> [Exercise goal]:
For this exercise, reproduce the entries below exactly, but only from the line containing "Всегда в срок." through the line containing "1. О 99% проходят", both included.

[Extracted page text data]
════
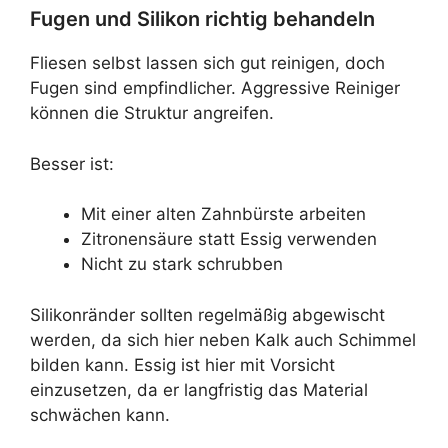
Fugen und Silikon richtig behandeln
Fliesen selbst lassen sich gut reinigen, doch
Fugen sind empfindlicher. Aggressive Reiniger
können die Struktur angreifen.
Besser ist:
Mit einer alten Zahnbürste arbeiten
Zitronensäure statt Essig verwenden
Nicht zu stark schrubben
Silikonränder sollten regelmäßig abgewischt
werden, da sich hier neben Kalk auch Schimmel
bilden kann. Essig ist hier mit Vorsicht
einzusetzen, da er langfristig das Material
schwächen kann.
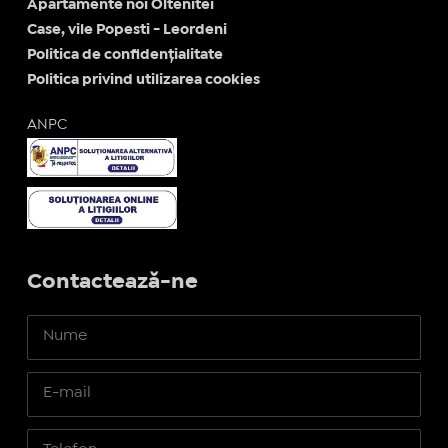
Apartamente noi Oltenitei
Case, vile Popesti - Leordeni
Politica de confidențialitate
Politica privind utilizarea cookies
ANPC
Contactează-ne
════
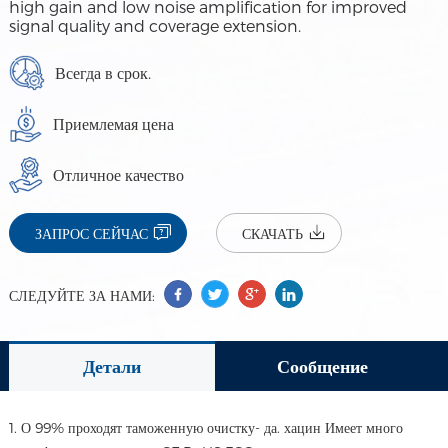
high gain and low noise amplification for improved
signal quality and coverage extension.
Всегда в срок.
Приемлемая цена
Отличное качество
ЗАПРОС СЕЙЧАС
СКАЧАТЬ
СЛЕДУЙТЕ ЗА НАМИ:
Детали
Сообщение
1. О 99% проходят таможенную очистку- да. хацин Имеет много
════
> [Output of the exercise]:
Всегда в срок.
Приемлемая цена
Отличное качество
ЗАПРОС СЕЙЧАС
СКАЧАТЬ
СЛЕДУЙТЕ ЗА НАМИ:
Детали
Сообщение
1. О 99% проходят таможенную очистку- да. хацин Имеет много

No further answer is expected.